* What the task requires: Images are not part of the copy; transcribe all the data exactly.

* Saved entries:
---------------

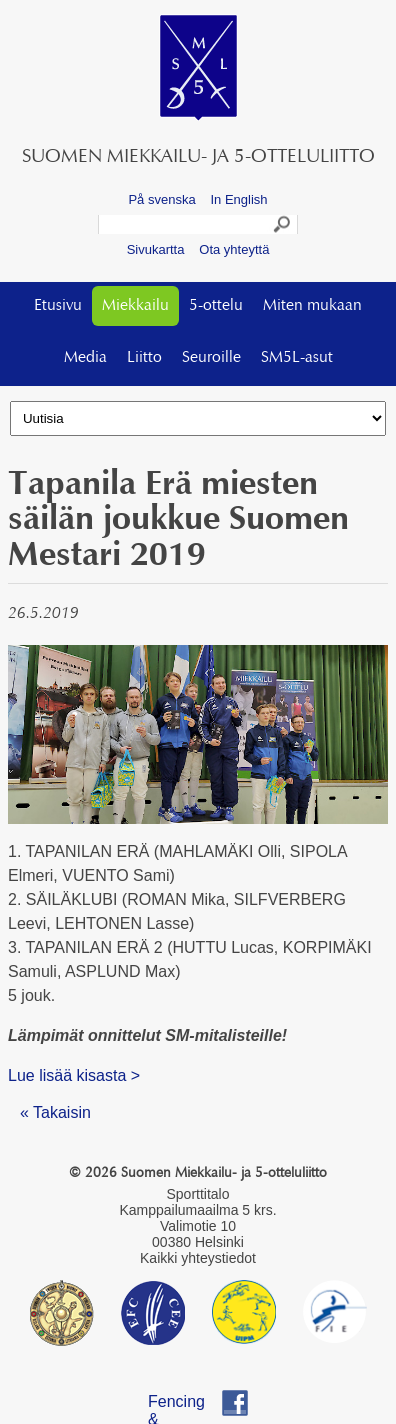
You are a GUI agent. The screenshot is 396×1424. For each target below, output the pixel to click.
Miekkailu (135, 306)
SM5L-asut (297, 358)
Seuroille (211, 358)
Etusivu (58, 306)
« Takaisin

---------------

* Output of the task:
You are a GUI agent. The screenshot is 396×1424. For each target below, output the pixel to click.
Miekkailu (135, 306)
SM5L-asut (297, 358)
Seuroille (211, 358)
Etusivu (58, 306)
« Takaisin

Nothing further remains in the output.